Your task:
The line with "素材支持：中国雄安官网" marks the first line to copy, and the line with "Am 24. Februar 2026 um 15:34" marks the last. Transcribe that stretch of the data below exactly, without pictures.
─── Stored data
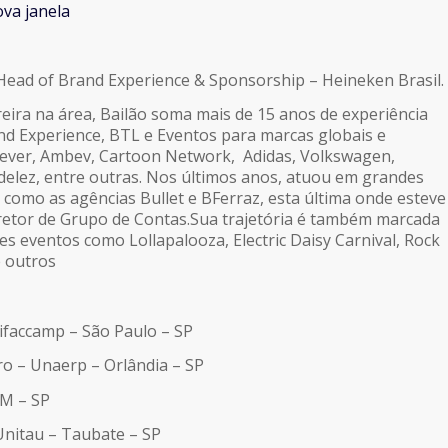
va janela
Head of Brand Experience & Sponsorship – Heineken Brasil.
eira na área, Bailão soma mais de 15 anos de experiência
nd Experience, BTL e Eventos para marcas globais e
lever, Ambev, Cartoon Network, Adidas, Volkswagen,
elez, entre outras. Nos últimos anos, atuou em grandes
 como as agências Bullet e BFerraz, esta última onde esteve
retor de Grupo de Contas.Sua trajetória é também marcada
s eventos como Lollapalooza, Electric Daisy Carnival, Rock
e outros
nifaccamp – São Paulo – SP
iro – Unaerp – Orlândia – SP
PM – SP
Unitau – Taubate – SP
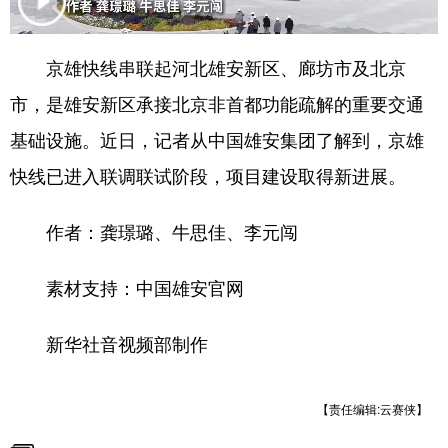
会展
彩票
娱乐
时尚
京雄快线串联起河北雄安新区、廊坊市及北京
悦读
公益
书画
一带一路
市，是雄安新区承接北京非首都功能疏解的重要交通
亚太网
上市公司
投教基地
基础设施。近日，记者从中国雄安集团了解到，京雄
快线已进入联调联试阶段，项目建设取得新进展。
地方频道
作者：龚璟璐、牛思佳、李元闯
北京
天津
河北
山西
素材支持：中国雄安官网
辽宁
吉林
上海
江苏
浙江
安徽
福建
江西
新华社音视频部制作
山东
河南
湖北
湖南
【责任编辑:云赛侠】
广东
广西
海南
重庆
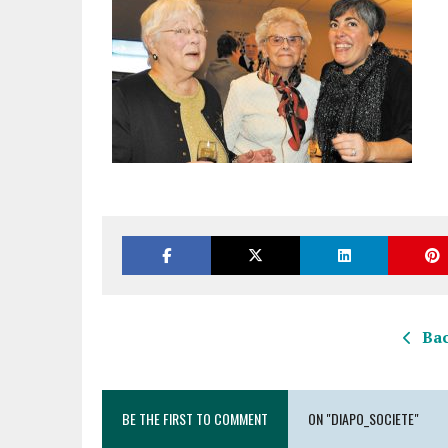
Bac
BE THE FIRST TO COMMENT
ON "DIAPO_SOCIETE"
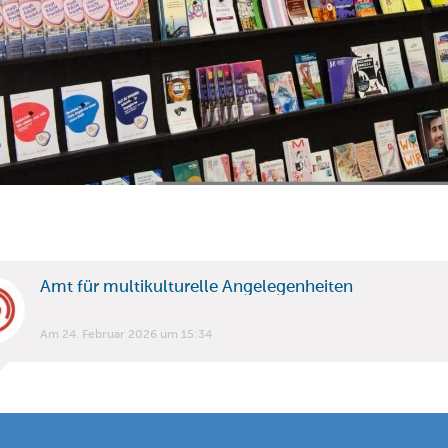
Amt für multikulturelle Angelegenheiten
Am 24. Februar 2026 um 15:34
──────
─── Stored data
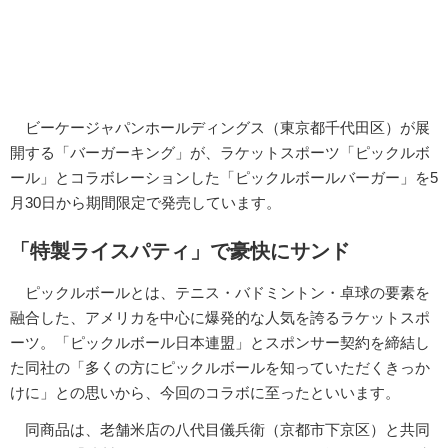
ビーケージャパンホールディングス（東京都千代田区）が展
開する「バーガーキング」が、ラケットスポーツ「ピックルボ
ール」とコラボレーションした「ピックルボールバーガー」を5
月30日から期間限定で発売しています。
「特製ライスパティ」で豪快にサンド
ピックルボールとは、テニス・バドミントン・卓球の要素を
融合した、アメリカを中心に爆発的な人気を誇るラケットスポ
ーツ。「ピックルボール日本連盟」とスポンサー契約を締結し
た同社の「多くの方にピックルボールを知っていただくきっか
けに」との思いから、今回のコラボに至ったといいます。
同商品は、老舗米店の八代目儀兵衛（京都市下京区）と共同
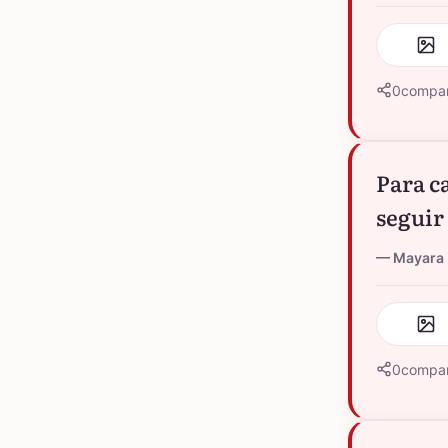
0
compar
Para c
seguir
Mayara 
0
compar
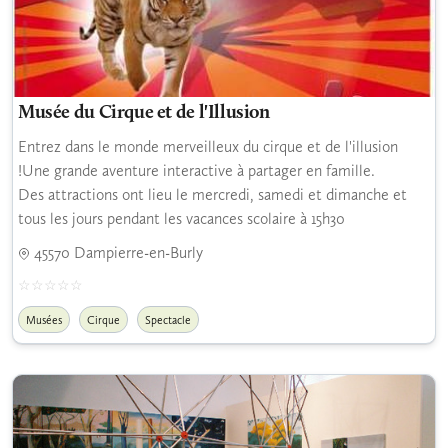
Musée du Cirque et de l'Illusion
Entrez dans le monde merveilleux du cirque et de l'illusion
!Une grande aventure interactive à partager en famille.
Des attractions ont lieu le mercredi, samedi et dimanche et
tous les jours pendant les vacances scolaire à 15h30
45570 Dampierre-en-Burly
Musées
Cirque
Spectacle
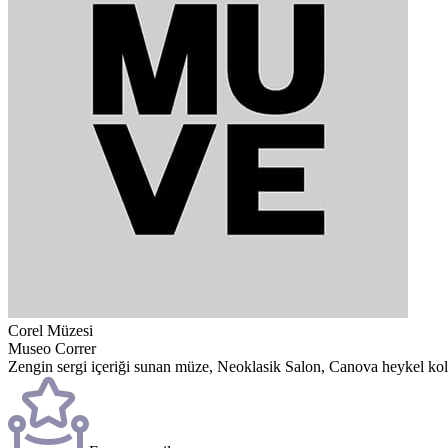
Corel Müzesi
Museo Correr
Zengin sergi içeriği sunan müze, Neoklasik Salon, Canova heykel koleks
──────
Completed task:
素材支持：中国雄安官网
辽宁
吉林
上海
江苏
浙江
安徽
福建
江西
新华社音视频部制作
山东
河南
湖北
湖南
【责任编辑:云赛侠】
广东
广西
海南
重庆
Bac
BE THE FIRST TO COMMENT
ON "DIAPO_SOCIETE"
Amt für multikulturelle Angelegenheiten
Am 24. Februar 2026 um 15:34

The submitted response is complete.